Trump is not that group think guy. He was never that guy and never will be that guy. You don’t become a billionaire doing what every one else is doing only a little more. You become a billionaire by shattering the Overton Window or in market parlance the Eugen Fama Efficient Market Hypothesis window. You actually go against like George Soros the Bank of England and win or you buy a beaten down hotel next to Grand Central Station in New York City and turn it into a marquee property. Now this is of course both Trump’s strength and weakness: the fact that while in many ways incredibly responsive to his customers in this case voters he doesn’t accept the paint already on the canvas. This caused him a lot of problems in his first term as he tried to change the canvas but metaphorically did not realize how resistant the paint was and tried to do so with the same palette and paint brushes. Here’s the key point though Trump is now back in power, he knows the canvas incredibly well, he’s got all new paint brushes and paint. And believers in the earlier consensus such as Musk and even Bezos and Zuckerberg are if anything now on his side. He is not going to do for better and for worse that old consensus group think thing. Think of it to continue the metaphor like the beginnings of abstract expressionism–and the art world itself is likely to move in this very direction in the next decade, but consider it as a big change of this sort. If you’re still thinking WPA huge worker murals as a market participant you are not prepared for what is coming on the horizon. You’re a little bit like an art curator or critic when abstract expressionism started to emerge as a powerful new art force in the 50’s. The Overton Window is about to change from a fairly predictable landscape painting or photograph perhaps in contemporary form of earth moving projects somewhere in the Third World to a complex Kandinsky, Pollock, or Dekooning painting or Siskind photo. Whatever you do don’t say you had no warning about this huge change to markets and valuations.

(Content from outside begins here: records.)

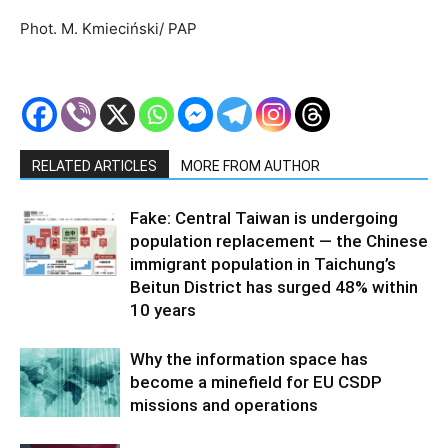
Phot. M. Kmieciński/ PAP
RELATED ARTICLES
MORE FROM AUTHOR
Fake: Central Taiwan is undergoing
population replacement — the Chinese
immigrant population in Taichung’s
Beitun District has surged 48% within
10 years
Why the information space has
become a minefield for EU CSDP
missions and operations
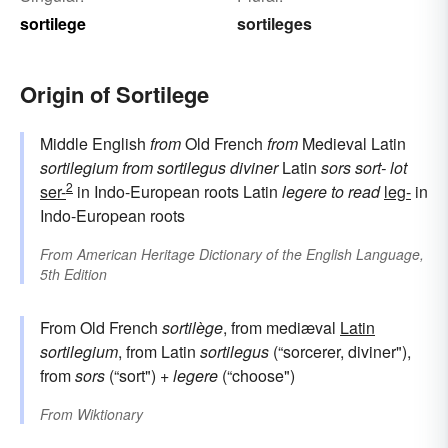
sortilege
sortileges
Origin of Sortilege
Middle English
from
Old French
from
Medieval Latin
sortilegium
from
sortilegus
diviner
Latin
sors
sort-
lot
2
ser-
in Indo-European roots Latin
legere
to read
leg-
in
Indo-European roots
From
American Heritage Dictionary of the English Language,
5th Edition
From Old French
sortilège
, from mediæval
Latin
sortilegium
, from Latin
sortilegus
(“sorcerer, diviner"),
from
sors
(“sort") +
legere
(“choose")
From
Wiktionary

Disclaimer– the information discussed is simply one person’s opinion nothing more or less. It is only for entertainment purposes. By using this blog you assume all risks associated with using this advice, suggestions, information, conclusions and everything else contained here-in and that you completely and fully understand that you and you alone are 100 per cent responsible for anything that occurs from using this information and material in anyway whatsoever–regardless of how you interpret any discussion, conclusions or advice contained here-in. Any discussion of actual stocks or investments is in no way a recommendation and is only for educational purposes. You should listen to many competing opinions, consider all the counterfactuals to what is argued, seek out always if necessary professional advice, and of course ultimately make your own decisions about the markets.